The almighty unfettered powers of the President and the  Electoral Commission to create districts and parliamentary constituencies on their own, without thinking of the national interests and without any apparent coordination and consultation,  are very dangerous and bound to be misused  to the detriment of the whole nation by persons with poor sense  of judgment, myopic love for power and exaggerated importance of themselves who find themselves occupying the glorious and exalted positions of President and Chairman of the Electoral Commission. Our experience during the “Fourth Republic” clearly sends signals to us the danger of giving enormous powers to people with poor sense of judgment with parochial partisan political considerations and unduly headstrong attitude towards national issues. It must be made clear that it is a completely fraudulent and false argument that the creation of new districts and constituencies brings development closer to the people as has been argued by both President Kufuor’s NPP administration and President Atta Mills-Mahama’s NDC administration.

It is a politically dishonest argument which both President Kufuor’s NPP administration and President Atta Mills-Mahama’s NDC administration have used to bring greater misery to the people. Such creation rather acts as vampire bats that suck the precious blood of the rural people, denying them the needed funds which could have provided needed social amenities like borehole and health posts. Corrupt district chief executives (DCEs) controversially imposed on the people have been encouraged by The Castle to use their uncouth native intelligence to fleece the citizens they are supposed to serve, of the resources which could have been used to ameliorate their poverty.

These DCEs, who are illegally amassing massive personal wealth like immovable properties, are the main development beneficiaries when President Kufuor’s NPP administration and President Mills-Mahama’s NDC administration used illogical and untenable arguments of bringing development closer to the people to create new district assemblies while denying the same people their right to elect their own DCEs.  I hope the people of this country will learn lessons from the past and subject the 1992 Republican Constitution, with the view to ridding it of any excessive impudent baggage. We must see, understand and appreciate and give more credence to the economic and financial aspects of our constitution rather than the excessive importance we have given to the legal aspects.
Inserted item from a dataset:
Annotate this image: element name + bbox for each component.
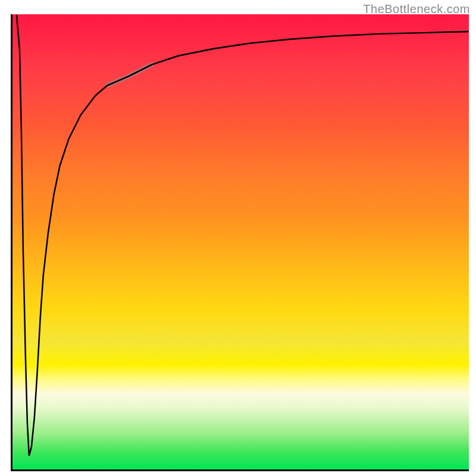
- chart-gradient-background: [12, 14, 469, 469]
- chart-plot-area: [11, 14, 469, 471]
- watermark-text: TheBottleneck.com: [363, 2, 470, 16]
Dr. Kwadwo Afari-Gyan, so far you have shown gross disrespect to all the voices of reason and pieces of cogent sensible Solomonic advices and words of wisdom offered in bounteous forms from persons of goodwill and from the various religious pulpits. You have rather chosen to behave like an NDC party card bearer, ready and willing to make yourself and the entire country a cannon fodder for the evil machinations of the NDC. By your actions and the unexplained and untimely sudden death of President Mills, the time has come for persons to be either elected or appointed into key constitutional positions to be subjected not only to extensive medical examination but also be made to undergo clinical psychological examination before their appointments are confirmed.

Dr. Kwadwo Afari-Gyan, please look into the mirror in your bedroom, examine yourself very carefully, compare the image you see today with the image of you when you were first appointed as the Chairman of the Electoral Commission. Pause and reflect on the words of Shylock quoted above and note what happened to him when he bullishly and foolishly and heartlessly insisted on his pound of fresh; note that you yourself have any declared insurable pound of flesh known to the people of this country in this avoidable situation you have created. The politicians we have had have a wonderful and artful ways of getting spineless technocrats to do their biddings only to throw them away like some old dirty, torn disused handkerchief. A fool has said in his heart: There is no God. Willingness to consult is a mark of fortitude and intellectualism and not a mark of weakness. A word to the wise is enough. Dr. Kwadwo Afari-Gyan, I rest my case.